Miglioretti Diana L
Group Health Cooperative, Center for Health Studies, 1730 Minor Ave. Suite 1600, Seattle, Washington 98101, USA.
Biometrics. 2003 Sep;59(3):710-20. doi: 10.1111/1541-0420.00082.
Health status is a complex outcome, often characterized by multiple measures. When assessing changes in health status over time, multiple measures are typically collected longitudinally. Analytic challenges posed by these multivariate longitudinal data are further complicated when the outcomes are combinations of continuous, categorical, and count data. To address these challenges, we propose a fully Bayesian latent transition regression approach for jointly analyzing a mixture of longitudinal outcomes from any distribution. Health status is assumed to be a categorical latent variable, and the multiple outcomes are treated as surrogate measures of the latent health state, observed with error. Using this approach, both baseline latent health state prevalences and the probabilities of transitioning between the health states over time are modeled as functions of covariates. The observed outcomes are related to the latent health states through regression models that include subject-specific effects to account for residual correlation among repeated measures over time, and covariate effects to account for differential measurement of the latent health states. We illustrate our approach with data from a longitudinal study of back pain.
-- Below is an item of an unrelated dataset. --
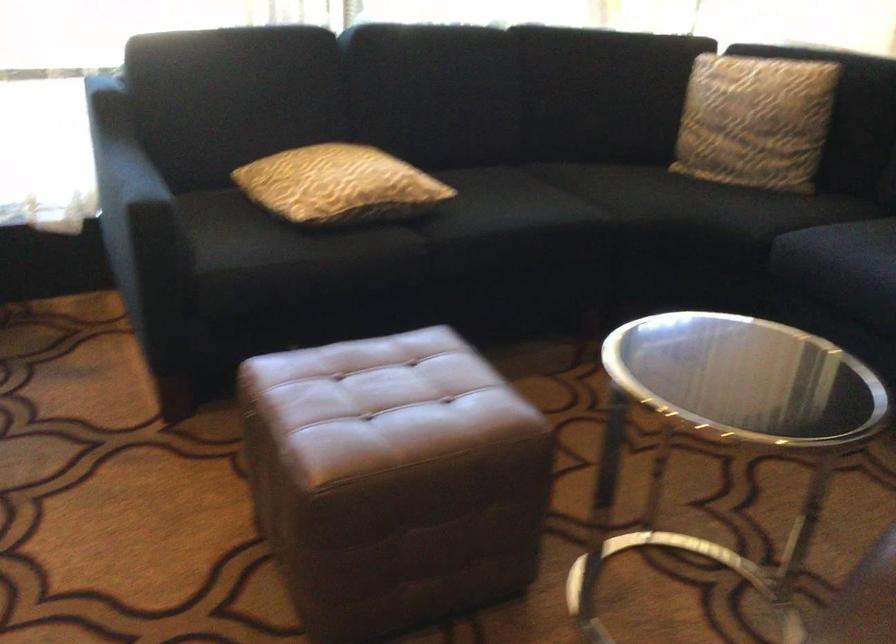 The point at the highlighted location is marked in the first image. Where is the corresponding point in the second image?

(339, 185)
健康状况是一个复杂的结果,通常由多种指标来表征。在评估健康状况随时间的变化时,通常会纵向收集多种指标。当结果是连续数据、分类数据和计数数据的组合时,这些多变量纵向数据带来的分析挑战会更加复杂。为应对这些挑战,我们提出一种完全贝叶斯潜在转变回归方法,用于联合分析来自任何分布的纵向结果的混合数据。健康状况被假定为一个分类潜在变量,多个结果被视为潜在健康状态的替代指标,存在测量误差。使用这种方法,基线潜在健康状态患病率以及随时间在健康状态之间转变的概率都被建模为协变量的函数。观察到的结果通过回归模型与潜在健康状态相关,这些回归模型包括个体特定效应以解释随时间重复测量之间的残差相关性,以及协变量效应以解释潜在健康状态的差异测量。我们用一项背痛纵向研究的数据来说明我们的方法。